The entire door detection algorithm was repeated over a temporal window of 10 frames. Each detection was recorded. At the end of 10 iterations, the detection with the maximum occurrence was selected as the door.
The flow diagram of the algorithm is summarized in a pictorial representation below (Fig. 6) –
Manipulation – Motion Planning
Motion planning for a humanoid robot can be a bit tricky as there are several constraints that need to be satisfied at every timestep, like it is important to maintain the centre of mass over the support polygon at all times. We used TrajOpt, an optimization based motion planner to generate a path from an initial trajectory while satisfying the constraints specified. Trajectory optimization yields solutions quickly for high dimensional problems like this one but also has the drawback of getting stuck in local minima and is dependent on the initial trajectory seed provided. Since TrajOpt had the best speed performance in benchmark tests compared to other optimization based algorithms, we decided to adopt a modified TrajOpt as our motion planning library and set up costs and constraints for each manipulation task.
- Joint limits constraint
- Joint posture constraint
- Cartesian posture constraint
- Center of mass constraint
- Collision avoidance constraint
To generate feasible plans, a variety of costs and constraints were set.

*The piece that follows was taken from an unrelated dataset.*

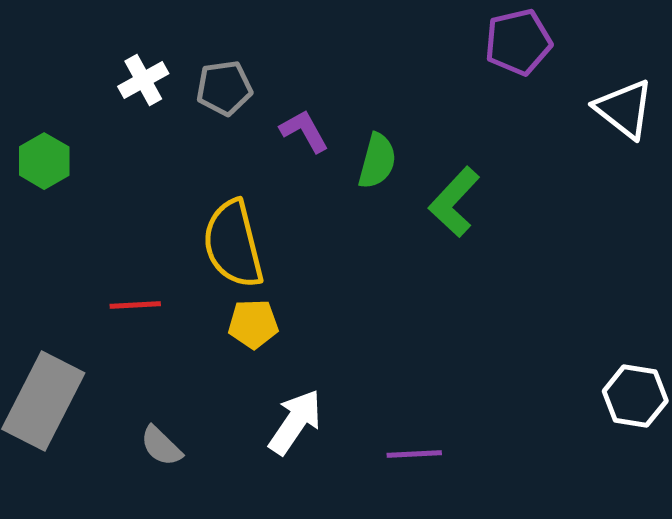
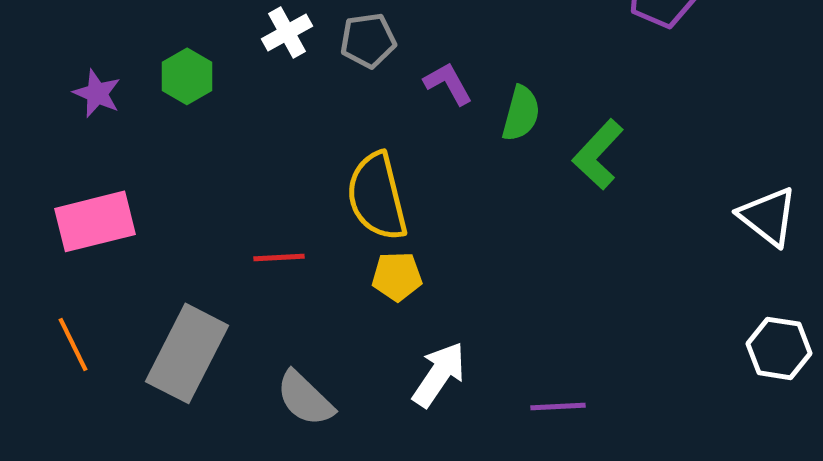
white triangle: (624, 109) -> (768, 216), moved
green hexagon: (44, 161) -> (187, 76), moved
gray semicircle: (161, 446) -> (305, 398), size x1.4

- Approaching Handle – A Cartesian posture constraint was added on the final timestep of the trajectory for approaching the door handle. The parameters of the constraint were the desired position and orientation for the robot end effector to grasp the handle, which were computed based on the handle configuration detected by the robot’s vision system.
- Turning Handle – During the handle turning motion, the handle hinge does not translate. There is only the rotation movement of the hinge. Two Cartesian posture constraints were applied to the trajectory. First was the final step constraint. The offset transform is from grasper frame to the current handle hinge frame , while the target frame was the current handle hinge frame rotating around 80°. The second one was a posture constraint for all trajectory steps, which limited the movement of the current handle hinge frame and only allowed it to move along the hinge axis by setting the coefficients of the posture constraints. When the handle was held in the hand, the transform was obtained by adding a minor offset to the current gripper frame configuration, calculated by forward kinematics.

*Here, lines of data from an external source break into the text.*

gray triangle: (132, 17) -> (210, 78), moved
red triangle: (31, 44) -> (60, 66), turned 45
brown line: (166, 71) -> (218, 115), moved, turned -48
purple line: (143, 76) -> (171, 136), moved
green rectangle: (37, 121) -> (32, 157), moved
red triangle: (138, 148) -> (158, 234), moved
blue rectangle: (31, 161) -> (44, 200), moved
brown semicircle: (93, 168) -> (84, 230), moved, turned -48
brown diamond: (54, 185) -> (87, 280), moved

- Pulling the door open – Similar to the handle turning motion, opening the door also has a rotation-only point which is on the door hinge. Hence, the offset transform was calculated using the width of the door, and the target frame was the current door hinge frame rotating around 40° which was determined experimentally. The movement of the door hinge frame was constrained to be only be able to rotate along the hinge axis.

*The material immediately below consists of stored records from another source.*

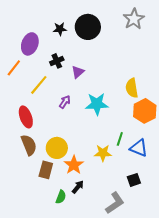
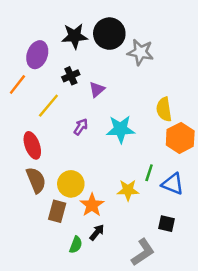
gray star: (134, 19) -> (140, 52), moved, turned -30
black star: (60, 29) -> (75, 36), size x1.5
black square: (134, 180) -> (166, 224), turned 32

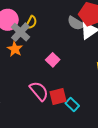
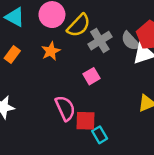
yellow semicircle: (31, 22) -> (79, 25), size x1.5
gray cross: (20, 32) -> (100, 41), moved

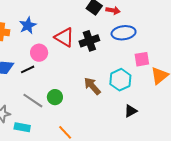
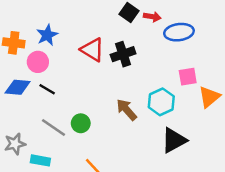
blue ellipse: (124, 33) -> (179, 32), moved
pink circle: (39, 53) -> (38, 62), moved
black line: (28, 69) -> (47, 89), turned 56
black triangle: (131, 111) -> (174, 140), size x1.6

- Blocking the door from closing – After the robot pulled the door out, it had to insert the other hand to prevent the door from closing back. Two cartesian posture constraints were added for this motion. One was positioning the hand grasping the handle during the motion and the other one was moving the other hand to a target position behind the door which was defined according to the position of the door handle.
This work was sponsored by the Defense Advanced Research Projects Agency, DARPA Robotics Challenge Program under Contract No. HR0011-14-C-0011. This work would not have been possible without Xianchao Long, my colleague at WPI and the guidance of my advisers, Professor Taskin Padir, Professor Michael Gennert, and Professor Christopher Atkeson and other members of the WPI-CMU DRC team.